Hopa Çayı’nın bitişiğinde yer alan Hopa Merkez Camii ve İnönü Caddesi boyunca zemin iyileştirme müdahaleleri yapılmıştır. Dere kenarından ilerleyen Kars Caddesi, Turan Altıntaş İş Merkezi’nin kapalı otoparkından sonra araç trafiğine kapatılarak yalnızca acil durumlarda ve belirli saatlerde servis amaçlı girişlere izin verecek şekilde düzenlenmiştir. Ayrıca, Kars Caddesi’nin Hopa Merkez Camii ile birleştiği noktada bulunan balıkçı dükkânları kaldırılmış ve bu bölge su ile doğrudan ilişkili bir mikro meydan haline getirilmiştir.
Kaldırılan balıkçı dükkânları, dere kenarında oluşturulan amfi merdiven ve yürüyüş yolu ile entegre biçimde, modüler birimler kullanılarak yeniden inşa edilmiştir. Böylece, kıyı boyunca rekreasyon alanları güçlendirilmiş, kentsel mekanın su ile etkileşimi artırılarak daha bütüncül bir tasarım yaklaşımı benimsenmiştir.
Kısaltılmış Versiyon
Hopa, Doğu Karadeniz Sahil Yolu’nun kentsel yaşamla kurduğu problemli ilişki ve kıyı-kent bağlantısındaki kopukluklar nedeniyle yeniden düşünülmesi gereken bir yerleşimdir. Proje önerisi, bu kesintili yapıyı dönüştürerek doğa ve kentin bütünleşmesini sağlamayı, suyla kurulan ilişkiyi mekânsal ve işlevsel olarak güçlendirmeyi amaçlamaktadır.

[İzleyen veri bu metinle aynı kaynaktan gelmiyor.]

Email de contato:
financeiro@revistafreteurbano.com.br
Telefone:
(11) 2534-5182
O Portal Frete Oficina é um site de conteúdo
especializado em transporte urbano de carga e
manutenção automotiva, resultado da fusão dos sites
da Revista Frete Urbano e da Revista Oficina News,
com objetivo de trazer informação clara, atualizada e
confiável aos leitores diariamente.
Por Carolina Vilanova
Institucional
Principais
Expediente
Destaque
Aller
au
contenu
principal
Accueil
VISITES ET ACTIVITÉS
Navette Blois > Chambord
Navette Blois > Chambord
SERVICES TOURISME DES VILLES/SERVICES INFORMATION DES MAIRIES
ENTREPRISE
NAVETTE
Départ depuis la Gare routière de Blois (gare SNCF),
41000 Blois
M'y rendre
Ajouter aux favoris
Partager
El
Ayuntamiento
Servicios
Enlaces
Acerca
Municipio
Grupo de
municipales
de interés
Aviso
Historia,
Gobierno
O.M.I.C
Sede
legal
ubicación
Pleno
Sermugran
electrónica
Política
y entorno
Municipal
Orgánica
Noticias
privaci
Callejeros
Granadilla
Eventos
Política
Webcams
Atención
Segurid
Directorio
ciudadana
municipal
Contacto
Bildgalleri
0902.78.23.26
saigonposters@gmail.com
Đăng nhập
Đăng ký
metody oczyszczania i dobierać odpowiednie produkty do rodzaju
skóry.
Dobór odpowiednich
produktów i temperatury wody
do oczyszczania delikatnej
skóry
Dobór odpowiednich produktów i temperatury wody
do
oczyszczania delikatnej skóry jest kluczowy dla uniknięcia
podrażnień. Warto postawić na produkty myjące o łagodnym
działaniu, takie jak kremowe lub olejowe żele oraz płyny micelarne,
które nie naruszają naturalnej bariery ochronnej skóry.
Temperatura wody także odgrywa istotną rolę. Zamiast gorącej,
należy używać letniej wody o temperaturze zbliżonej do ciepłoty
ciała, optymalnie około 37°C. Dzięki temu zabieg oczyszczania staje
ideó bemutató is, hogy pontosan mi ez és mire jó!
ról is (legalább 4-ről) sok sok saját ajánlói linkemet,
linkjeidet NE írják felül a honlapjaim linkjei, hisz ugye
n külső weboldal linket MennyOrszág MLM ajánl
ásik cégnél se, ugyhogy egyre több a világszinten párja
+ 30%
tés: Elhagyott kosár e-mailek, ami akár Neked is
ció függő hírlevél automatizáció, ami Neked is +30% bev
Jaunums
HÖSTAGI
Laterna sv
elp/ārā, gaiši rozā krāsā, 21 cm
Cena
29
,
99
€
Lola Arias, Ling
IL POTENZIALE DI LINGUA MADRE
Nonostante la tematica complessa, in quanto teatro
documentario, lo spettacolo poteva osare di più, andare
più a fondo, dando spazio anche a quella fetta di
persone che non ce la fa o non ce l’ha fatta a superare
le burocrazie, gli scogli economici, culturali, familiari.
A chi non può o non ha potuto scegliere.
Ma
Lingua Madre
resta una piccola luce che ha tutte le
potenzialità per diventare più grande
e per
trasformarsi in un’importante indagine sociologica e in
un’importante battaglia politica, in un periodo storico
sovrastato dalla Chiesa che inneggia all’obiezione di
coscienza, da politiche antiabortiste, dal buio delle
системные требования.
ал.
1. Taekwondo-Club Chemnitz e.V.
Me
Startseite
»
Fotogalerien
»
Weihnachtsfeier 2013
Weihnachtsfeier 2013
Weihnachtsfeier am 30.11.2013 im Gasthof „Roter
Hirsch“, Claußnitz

Kentsel ölçekte, mevcut dolgu alanı "Ekopark" olarak düzenlenmiş; kentsel yaşamla entegre edilmemiş bu alan, doğayı kentle buluşturacak bir kamusal yeşil alan sistemine dönüştürülmüştür. Hopa Çayı'nın yönlendirdiği peyzaj kurgusu, kıyı boyunca doğal süreklilik sağlayarak su kenarına erişimi kolaylaştırmıştır.
Ulaşım sistemine yönelik müdahalede, Karadeniz Sahil Yolu’nun Hopa merkezde yer altına alınması önerilmiş; bu sayede kent ve sahil arasındaki fiziksel bariyer kaldırılmış, araç trafiğinden arındırılmış yeni bir kamusal zemin oluşturulmuştur. Kent merkezi ile liman, tır parkı ve çevre yerleşimlerle bağlantılar alternatif yollar üzerinden yeniden yapılandırılmıştır.

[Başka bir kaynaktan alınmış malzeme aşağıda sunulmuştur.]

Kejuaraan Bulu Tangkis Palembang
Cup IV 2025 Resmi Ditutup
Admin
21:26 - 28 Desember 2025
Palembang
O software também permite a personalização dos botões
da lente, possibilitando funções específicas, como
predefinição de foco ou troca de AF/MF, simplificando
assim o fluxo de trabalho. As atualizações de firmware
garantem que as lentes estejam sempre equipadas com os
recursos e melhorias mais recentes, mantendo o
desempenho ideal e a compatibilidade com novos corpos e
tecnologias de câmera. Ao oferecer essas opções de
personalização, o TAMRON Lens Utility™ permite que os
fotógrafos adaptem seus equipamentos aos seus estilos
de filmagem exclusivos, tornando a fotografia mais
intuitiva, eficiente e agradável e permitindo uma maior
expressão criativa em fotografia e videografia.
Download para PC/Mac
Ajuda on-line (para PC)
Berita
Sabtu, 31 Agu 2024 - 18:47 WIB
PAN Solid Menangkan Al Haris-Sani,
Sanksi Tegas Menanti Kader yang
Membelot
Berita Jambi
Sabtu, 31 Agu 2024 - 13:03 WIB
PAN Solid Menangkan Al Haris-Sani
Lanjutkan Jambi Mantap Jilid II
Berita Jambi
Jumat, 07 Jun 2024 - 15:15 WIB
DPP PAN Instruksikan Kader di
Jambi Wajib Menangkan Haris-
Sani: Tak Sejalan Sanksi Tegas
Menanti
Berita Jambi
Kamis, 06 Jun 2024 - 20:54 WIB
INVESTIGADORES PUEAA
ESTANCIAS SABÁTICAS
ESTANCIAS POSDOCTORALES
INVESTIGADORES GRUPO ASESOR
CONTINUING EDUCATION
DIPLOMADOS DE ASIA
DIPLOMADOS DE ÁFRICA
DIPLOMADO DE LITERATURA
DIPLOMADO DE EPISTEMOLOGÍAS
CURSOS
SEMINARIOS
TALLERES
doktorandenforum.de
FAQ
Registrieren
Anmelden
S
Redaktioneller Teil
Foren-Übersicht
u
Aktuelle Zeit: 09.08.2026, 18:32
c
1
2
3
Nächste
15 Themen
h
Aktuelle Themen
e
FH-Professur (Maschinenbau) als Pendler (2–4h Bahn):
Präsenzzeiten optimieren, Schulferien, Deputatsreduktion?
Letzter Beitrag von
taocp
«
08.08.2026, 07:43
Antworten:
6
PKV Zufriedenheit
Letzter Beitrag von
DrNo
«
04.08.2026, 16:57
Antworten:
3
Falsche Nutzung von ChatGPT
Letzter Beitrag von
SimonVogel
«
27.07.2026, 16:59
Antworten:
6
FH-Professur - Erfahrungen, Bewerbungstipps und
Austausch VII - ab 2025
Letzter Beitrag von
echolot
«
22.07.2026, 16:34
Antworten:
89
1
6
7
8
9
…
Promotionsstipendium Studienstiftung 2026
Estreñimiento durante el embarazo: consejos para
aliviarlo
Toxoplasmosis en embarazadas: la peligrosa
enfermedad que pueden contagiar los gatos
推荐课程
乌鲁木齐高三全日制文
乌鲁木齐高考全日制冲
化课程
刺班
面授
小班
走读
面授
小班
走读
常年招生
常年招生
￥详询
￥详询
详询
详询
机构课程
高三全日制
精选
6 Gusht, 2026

Alt ölçekte ise Hopa Meydanı ve sahil arasında geçirgen, akışkan ve programlanabilir bir zemin önerilmiştir. Belediye binasından denize uzanan dik akslar, kent zeminini farklı işlevlerle tanımlar: ticaret, spor, rekreasyon ve kültürel etkinlik alanları. Sahil şeridinde hem kara hem su sporlarına uygun alanlar öngörülmüş; festivaller için çok amaçlı açık alanlar tasarlanmıştır.

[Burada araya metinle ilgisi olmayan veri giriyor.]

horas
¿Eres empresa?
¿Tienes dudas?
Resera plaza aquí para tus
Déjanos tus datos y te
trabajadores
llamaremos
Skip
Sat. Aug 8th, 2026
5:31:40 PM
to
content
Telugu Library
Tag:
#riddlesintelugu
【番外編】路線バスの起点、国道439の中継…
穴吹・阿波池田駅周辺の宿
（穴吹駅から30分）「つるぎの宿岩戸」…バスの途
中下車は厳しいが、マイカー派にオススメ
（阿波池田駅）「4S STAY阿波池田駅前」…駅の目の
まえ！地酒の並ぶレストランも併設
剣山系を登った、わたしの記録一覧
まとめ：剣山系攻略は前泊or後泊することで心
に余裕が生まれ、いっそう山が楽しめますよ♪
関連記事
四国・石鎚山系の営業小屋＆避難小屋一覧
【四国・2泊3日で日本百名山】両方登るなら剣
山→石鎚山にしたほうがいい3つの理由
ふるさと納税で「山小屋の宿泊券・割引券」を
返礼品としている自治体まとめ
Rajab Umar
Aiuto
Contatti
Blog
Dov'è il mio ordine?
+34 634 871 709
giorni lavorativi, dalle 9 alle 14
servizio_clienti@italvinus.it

Kars Caddesi yaya öncelikli hale getirilmiş, Hopa Merkez Camii çevresinde zemin iyileştirme ve mikro kamusal alanlar geliştirilmiştir. Dere kenarındaki balıkçı dükkânları kaldırılarak amfi ve yürüyüş yollarıyla bütünleşen modüler yapılarla yeniden işlevlendirilmiştir. Bu sayede kıyı hattında sosyal, ekolojik ve kültürel sürdürülebilirliği öncelikleyen bütüncül bir tasarım önerisi geliştirilmiştir.